改訂新版 世界大百科事典 「ハブカズラ」の意味・わかりやすい解説
ハブカズラ
Tonga climber
Tonga creeper
Epipremnum pinnatune (L.) Engl.
よじのぼるサトイモ科のつる性多年草。観賞用に温室に栽植される。茎はつる性で,付着根で他物によじのぼり,また気根を出す。対生する葉は若い時期には円心形単葉であるが,老熟した部分につくものは長円形となり,長さ約50cm,羽状に深裂する。葉腋(ようえき)より長さ10cmほどの花茎と,緑白色の仏焰苞(ぶつえんほう)につつまれた円柱形の肉穂花序を出す。肉穂花序も緑色,円柱形で,長さ10cmあまり,6枚の花被片を有する両性花をぎっしりと密集させる。
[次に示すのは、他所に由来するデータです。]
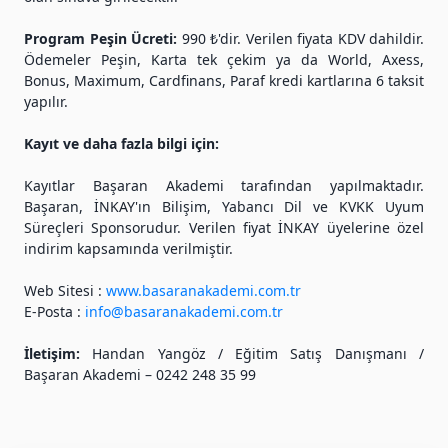
Program Peşin Ücreti:
990 ₺'dir. Verilen fiyata KDV dahildir.
Ödemeler Peşin, Karta tek çekim ya da World, Axess,
Bonus, Maximum, Cardfinans, Paraf kredi kartlarına 6 taksit
yapılır.
Kayıt ve daha fazla bilgi için:
Kayıtlar Başaran Akademi tarafından yapılmaktadır.
Başaran, İNKAY'ın Bilişim, Yabancı Dil ve KVKK Uyum
Süreçleri Sponsorudur. Verilen fiyat İNKAY üyelerine özel
indirim kapsamında verilmiştir.
Web Sitesi :
www.basaranakademi.com.tr
E-Posta :
info@basaranakademi.com.tr
İletişim:
Handan Yangöz / Eğitim Satış Danışmanı /
Başaran Akademi – 0242 248 35 99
おしべは6本,子房は1室で,2~4個の胚珠を有する。東南アジアから太平洋諸島まで広く分布し,南西諸島(沖縄,久米島まで)の海岸暖地にも生育する。茎葉は打身などに薬として用いられることがある。また観葉植物として温室で栽植される。
ハブカズラ属Epipremnumは,約10種ほどが東南アジアからマレーシア地域に分布しており,園芸でポトス・オレアと呼ばれているものも,この属のものと考えられる。